The case of embassy bomber Ahmed Ghailani - the only Guantanamo Bay detainee the Obama administration has brought to trial in the United States - was intended to increase public faith in civilian prosecutions. But a terrorist hugging his lawyers in victory can't be considered a confidence builder. Days before the Ghailani verdict, the White House admitted that Mohammed, because of massive, public resistance, would not be seeing the inside of a Manhattan courtroom anytime soon. "Gitmo," one official told The Washington Post, "is going to remain open for the foreseeable future."
Where do these developments leave Holder, for whom failure is not only an option but a habit? A recent profile by Wil Hylton in GQ magazine attempts to put his tenure in the best possible light - the lonely, naive man of principle undone by politics. But the portrait is unintentionally devastating. Holder clearly views the war on terrorism as a distraction. "The biggest surprise I've had in this job," he told Hylton, "is how much time the national security issues take."
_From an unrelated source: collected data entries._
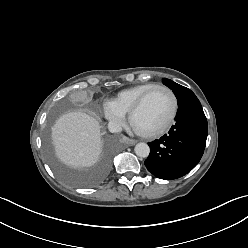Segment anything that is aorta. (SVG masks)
Wrapping results in <instances>:
<instances>
[{
	"mask_svg": "<svg viewBox=\"0 0 248 248\" xmlns=\"http://www.w3.org/2000/svg\"><path fill=\"white\" fill-rule=\"evenodd\" d=\"M135 154L138 157L146 158L150 153V148L146 143H138L134 148Z\"/></svg>",
	"mask_w": 248,
	"mask_h": 248,
	"instance_id": "aorta-1",
	"label": "aorta"
}]
</instances>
He was oblivious to predictable reactions in the Mohammed case. "The political furor that erupted next," says the article, "took Holder completely by surprise." The attorney general has been stripped of authority over the trial venue by the White House. And Holder's unshakable legal principles, it turns out, were more like poses.
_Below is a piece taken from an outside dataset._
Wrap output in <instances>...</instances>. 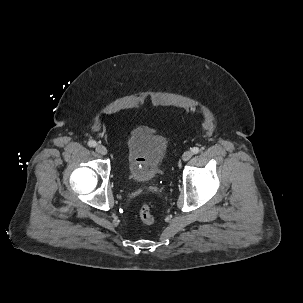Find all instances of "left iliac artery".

"In case after case, he seems to have reconciled himself to policies that he would have once condemned," concludes Hylton, a true progressive believer. "As we went back and forth, I began to realize that it was impossible to know how much of Holder's argument he really believed, and how much he was merely willing to say."
Holder clearly believes that his virtue was violated by politics. But there is a better explanation. President Obama's undeniable continuity in conducting the war on terrorism - the use of indefinite detention, Guantanamo Bay and targeted killing of terrorists - reflects the continuity of the threat. These measures did not result from some anti-constitutional ideology. They were difficult, conflicted but reasonable responses to an ongoing terrorist offensive - a war that is more than a metaphor.
Civilian courts were not designed for high-profile enemy combatants such as Mohammed, who would use a New York trial to embrace martyrdom and encourage violence. The use of military tribunals at Guantanamo Bay is fully constitutional, approved by Congress and consistent with wartime precedent.
Obama seems to be realizing - gradually, reluctantly - that applying the rules of war in the midst of a war does not destroy the credibility of the rule of law or encourage terrorist recruitment. But his public inability to admit this shift seems to be leading to the worst of possible outcomes.
In all likelihood, Mohammed won't be tried in a civilian court. But Obama's progressive allies would revolt against a military tribunal for the killer of Wall Street Journal correspondent Daniel Pearl and the mastermind of Sept. 11. So Mohammed is left in legal limbo. This, in its own way, does seem at odds with the rule of law - a prisoner condemned to detention without trial because a president cannot admit he was wrong.
How does Obama back down and accept a tribunal? He could begin by appointing an attorney general who understands the requirements of national security. Some on the left believe Holder should resign out of principle. Some on the right believe he should leave because he is out of his depth. Such bipartisanship should not go to waste.